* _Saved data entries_
== Segment start ==
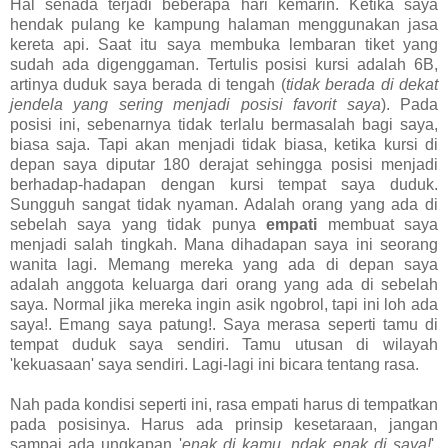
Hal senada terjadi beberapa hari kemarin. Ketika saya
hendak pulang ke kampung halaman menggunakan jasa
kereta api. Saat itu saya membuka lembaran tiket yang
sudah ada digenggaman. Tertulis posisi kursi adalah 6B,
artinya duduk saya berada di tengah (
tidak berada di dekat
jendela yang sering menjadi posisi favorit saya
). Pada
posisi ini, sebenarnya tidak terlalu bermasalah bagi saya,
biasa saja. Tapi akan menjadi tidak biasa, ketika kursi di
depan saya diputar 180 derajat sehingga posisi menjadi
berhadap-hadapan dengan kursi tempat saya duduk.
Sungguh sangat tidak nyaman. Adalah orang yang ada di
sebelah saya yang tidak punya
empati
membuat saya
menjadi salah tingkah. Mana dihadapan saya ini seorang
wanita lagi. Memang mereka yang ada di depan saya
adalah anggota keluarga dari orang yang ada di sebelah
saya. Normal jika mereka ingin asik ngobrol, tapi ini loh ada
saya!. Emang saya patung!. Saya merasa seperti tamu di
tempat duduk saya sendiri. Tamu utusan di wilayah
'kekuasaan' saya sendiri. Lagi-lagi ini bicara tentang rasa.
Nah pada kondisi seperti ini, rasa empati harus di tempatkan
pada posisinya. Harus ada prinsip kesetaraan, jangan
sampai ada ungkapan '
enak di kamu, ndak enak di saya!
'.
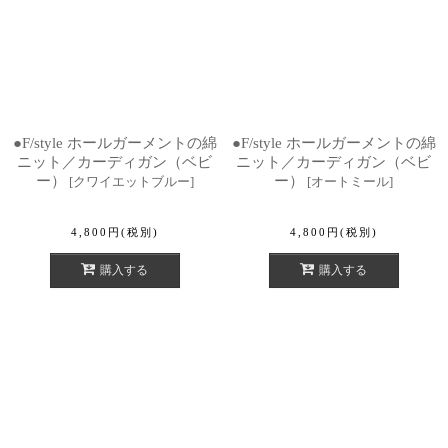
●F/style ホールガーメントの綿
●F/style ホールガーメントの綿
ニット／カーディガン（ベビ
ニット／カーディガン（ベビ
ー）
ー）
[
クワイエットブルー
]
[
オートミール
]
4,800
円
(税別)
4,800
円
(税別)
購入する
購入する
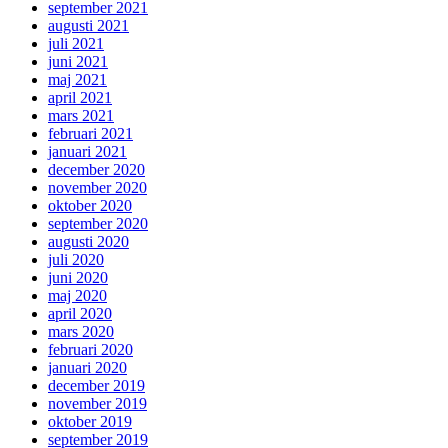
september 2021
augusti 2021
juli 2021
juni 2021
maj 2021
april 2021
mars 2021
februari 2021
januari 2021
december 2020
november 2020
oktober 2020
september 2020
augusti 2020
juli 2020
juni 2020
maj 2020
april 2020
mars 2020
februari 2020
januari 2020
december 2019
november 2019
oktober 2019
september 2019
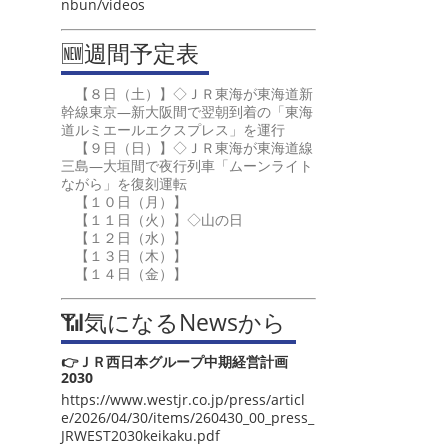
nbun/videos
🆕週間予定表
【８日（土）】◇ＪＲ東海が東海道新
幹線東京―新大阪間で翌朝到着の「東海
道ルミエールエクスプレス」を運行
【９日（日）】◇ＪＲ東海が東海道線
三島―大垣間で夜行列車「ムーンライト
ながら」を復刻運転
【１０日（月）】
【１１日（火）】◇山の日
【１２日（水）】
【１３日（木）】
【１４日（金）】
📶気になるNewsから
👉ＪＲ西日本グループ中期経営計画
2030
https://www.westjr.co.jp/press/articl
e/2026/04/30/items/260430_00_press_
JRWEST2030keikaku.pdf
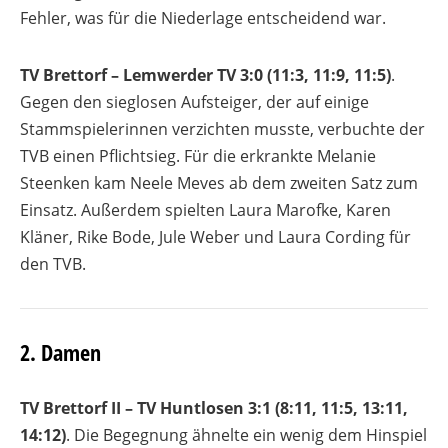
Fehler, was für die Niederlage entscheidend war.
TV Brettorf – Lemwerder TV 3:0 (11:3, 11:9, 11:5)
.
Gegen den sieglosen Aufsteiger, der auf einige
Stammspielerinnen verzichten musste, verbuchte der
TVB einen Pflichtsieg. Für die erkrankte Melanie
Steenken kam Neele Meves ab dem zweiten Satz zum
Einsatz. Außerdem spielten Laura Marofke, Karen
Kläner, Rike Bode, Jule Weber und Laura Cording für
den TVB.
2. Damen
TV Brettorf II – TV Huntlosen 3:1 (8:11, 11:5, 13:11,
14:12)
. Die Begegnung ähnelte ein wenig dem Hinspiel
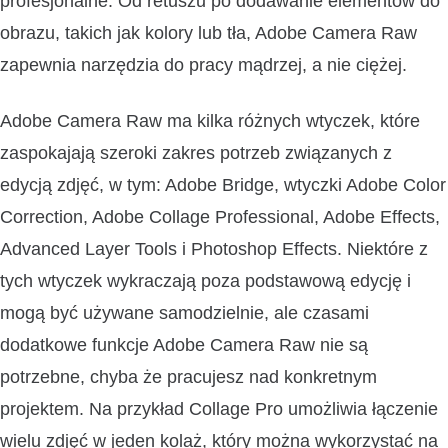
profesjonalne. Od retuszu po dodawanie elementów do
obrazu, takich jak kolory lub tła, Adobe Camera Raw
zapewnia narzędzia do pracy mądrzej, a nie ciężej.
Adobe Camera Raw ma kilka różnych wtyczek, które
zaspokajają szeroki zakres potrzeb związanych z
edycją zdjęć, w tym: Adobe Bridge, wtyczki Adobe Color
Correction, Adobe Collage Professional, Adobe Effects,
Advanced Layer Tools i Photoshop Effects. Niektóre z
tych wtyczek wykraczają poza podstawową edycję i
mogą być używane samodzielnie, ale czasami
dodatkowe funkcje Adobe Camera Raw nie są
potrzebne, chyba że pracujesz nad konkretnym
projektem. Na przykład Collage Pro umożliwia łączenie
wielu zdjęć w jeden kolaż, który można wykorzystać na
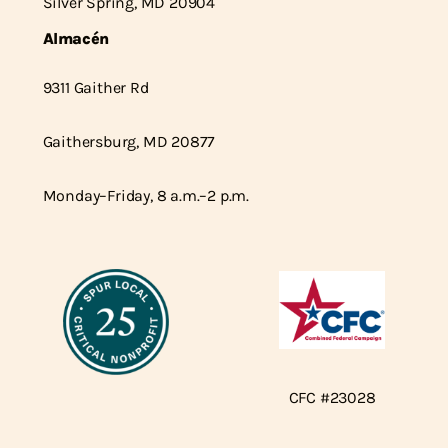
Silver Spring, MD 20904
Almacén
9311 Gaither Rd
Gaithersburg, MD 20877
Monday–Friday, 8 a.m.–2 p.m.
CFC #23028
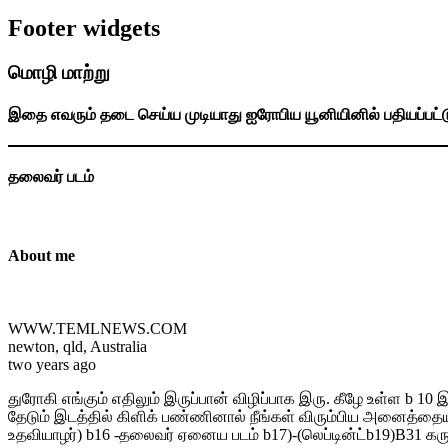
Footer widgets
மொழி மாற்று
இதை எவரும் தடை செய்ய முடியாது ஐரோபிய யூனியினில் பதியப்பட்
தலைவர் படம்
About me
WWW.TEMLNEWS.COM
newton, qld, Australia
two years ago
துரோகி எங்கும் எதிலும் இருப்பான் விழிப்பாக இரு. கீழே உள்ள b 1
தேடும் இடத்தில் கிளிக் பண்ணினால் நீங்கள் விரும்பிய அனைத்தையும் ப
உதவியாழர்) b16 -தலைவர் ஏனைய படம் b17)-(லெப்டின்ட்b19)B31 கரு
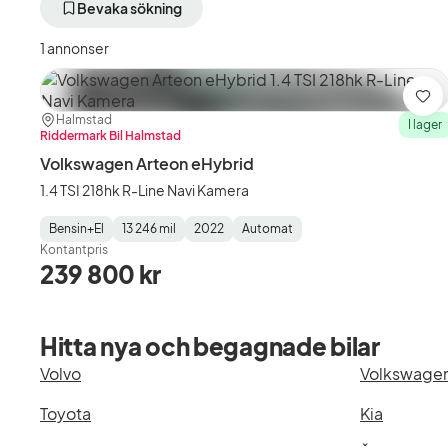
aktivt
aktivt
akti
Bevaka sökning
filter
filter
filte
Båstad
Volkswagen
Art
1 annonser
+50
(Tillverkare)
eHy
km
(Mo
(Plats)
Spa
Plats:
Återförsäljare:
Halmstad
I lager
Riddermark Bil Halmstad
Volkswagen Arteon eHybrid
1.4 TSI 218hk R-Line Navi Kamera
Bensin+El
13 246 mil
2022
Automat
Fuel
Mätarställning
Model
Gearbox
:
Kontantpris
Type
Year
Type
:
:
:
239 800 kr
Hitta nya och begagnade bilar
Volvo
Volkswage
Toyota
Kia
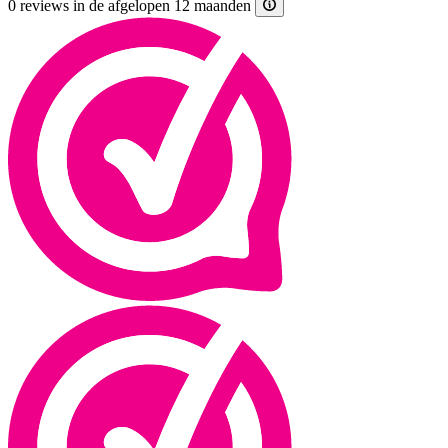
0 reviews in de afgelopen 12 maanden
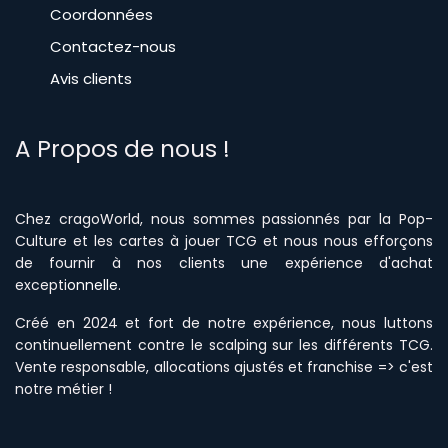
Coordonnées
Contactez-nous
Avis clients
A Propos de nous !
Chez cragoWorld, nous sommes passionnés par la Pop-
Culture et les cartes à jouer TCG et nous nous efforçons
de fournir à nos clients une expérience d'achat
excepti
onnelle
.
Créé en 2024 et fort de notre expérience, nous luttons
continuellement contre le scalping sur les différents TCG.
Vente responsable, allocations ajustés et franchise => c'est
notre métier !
== Segment end ==
== Segment start ==
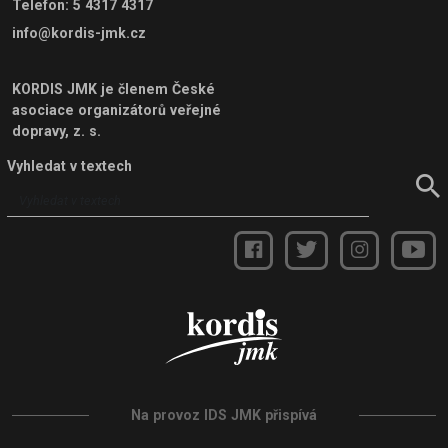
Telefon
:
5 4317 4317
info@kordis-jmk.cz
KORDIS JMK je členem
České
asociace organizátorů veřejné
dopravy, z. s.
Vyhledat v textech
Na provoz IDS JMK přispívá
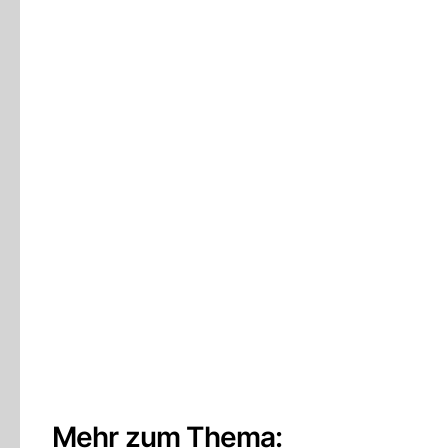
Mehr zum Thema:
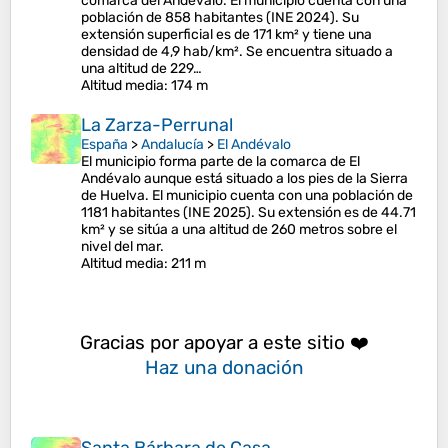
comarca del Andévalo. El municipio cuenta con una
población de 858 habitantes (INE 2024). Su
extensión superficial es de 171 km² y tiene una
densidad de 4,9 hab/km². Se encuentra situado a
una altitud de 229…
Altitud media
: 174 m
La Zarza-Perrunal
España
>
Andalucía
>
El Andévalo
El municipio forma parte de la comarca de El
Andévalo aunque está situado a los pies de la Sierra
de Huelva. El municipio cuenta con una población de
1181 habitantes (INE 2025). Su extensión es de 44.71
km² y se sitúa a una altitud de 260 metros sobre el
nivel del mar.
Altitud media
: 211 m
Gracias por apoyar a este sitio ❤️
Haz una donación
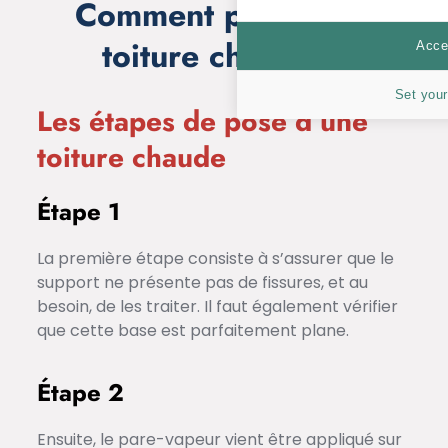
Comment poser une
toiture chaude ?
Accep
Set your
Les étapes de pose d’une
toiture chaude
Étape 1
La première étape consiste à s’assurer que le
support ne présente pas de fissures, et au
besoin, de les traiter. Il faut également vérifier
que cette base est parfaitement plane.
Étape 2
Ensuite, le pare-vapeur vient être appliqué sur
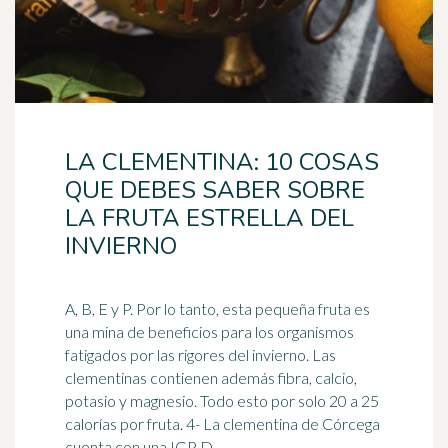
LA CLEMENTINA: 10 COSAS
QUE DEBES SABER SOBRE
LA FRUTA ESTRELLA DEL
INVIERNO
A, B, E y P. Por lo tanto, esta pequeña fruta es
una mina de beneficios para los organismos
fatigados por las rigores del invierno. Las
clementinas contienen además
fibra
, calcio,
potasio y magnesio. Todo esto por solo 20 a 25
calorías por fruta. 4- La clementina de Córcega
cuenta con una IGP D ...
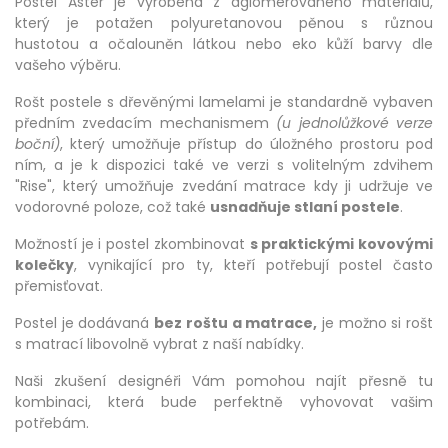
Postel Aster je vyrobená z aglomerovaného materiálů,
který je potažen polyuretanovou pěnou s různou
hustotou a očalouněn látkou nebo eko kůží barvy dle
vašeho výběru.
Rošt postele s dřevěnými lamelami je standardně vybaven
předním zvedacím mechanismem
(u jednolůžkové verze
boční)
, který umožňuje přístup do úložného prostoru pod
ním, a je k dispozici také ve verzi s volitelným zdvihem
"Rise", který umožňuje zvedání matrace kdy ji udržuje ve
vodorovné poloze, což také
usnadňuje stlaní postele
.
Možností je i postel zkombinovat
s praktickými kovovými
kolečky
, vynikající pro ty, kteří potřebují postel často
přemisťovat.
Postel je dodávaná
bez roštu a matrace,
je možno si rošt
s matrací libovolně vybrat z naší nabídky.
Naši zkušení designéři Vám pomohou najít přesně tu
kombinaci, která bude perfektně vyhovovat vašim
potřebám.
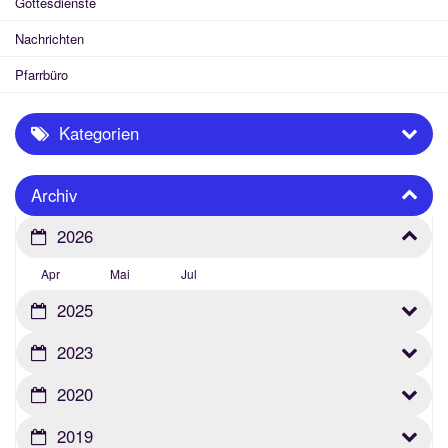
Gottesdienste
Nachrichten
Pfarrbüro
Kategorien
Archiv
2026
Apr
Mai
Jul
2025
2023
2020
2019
== Segment end ==
== Segment start ==
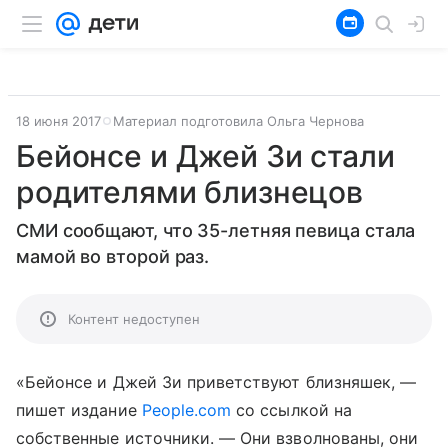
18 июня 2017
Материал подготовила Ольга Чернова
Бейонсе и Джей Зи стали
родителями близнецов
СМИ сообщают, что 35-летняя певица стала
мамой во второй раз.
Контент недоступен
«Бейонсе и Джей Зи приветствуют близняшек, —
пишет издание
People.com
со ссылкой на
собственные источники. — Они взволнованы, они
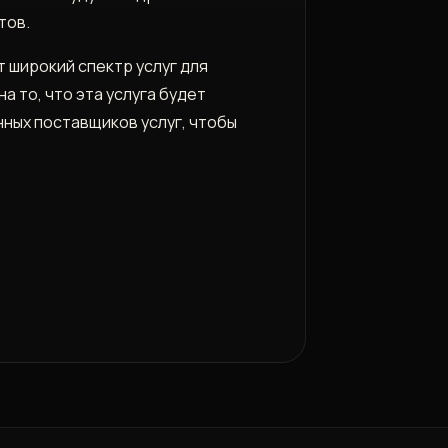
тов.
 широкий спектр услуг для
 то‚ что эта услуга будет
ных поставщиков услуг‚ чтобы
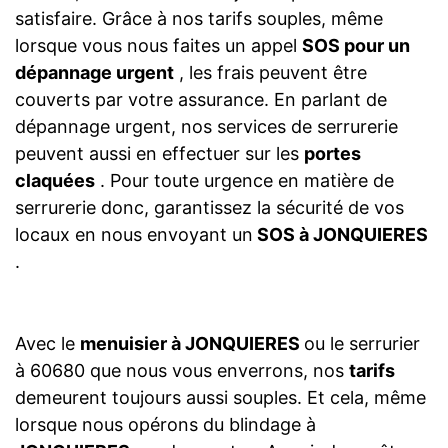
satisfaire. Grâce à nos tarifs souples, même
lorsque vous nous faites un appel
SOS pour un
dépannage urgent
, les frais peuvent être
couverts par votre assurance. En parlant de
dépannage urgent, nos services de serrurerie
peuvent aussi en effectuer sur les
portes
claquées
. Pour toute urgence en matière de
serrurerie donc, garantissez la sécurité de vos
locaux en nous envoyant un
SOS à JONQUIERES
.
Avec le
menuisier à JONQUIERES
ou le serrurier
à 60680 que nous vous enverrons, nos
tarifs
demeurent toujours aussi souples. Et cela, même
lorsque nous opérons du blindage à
== Segment end ==
* _Brief_
Only the lines that contain the string "nous" are to be copied from the records.

* _Written answer_
Contactez-nous
A Propos de nous !
Chez cragoWorld, nous sommes passionnés par la Pop-
Culture et les cartes à jouer TCG et nous nous efforçons
Créé en 2024 et fort de notre expérience, nous luttons
lorsque vous nous faites un appel
locaux en nous envoyant un
à 60680 que nous vous enverrons, nos
lorsque nous opérons du blindage à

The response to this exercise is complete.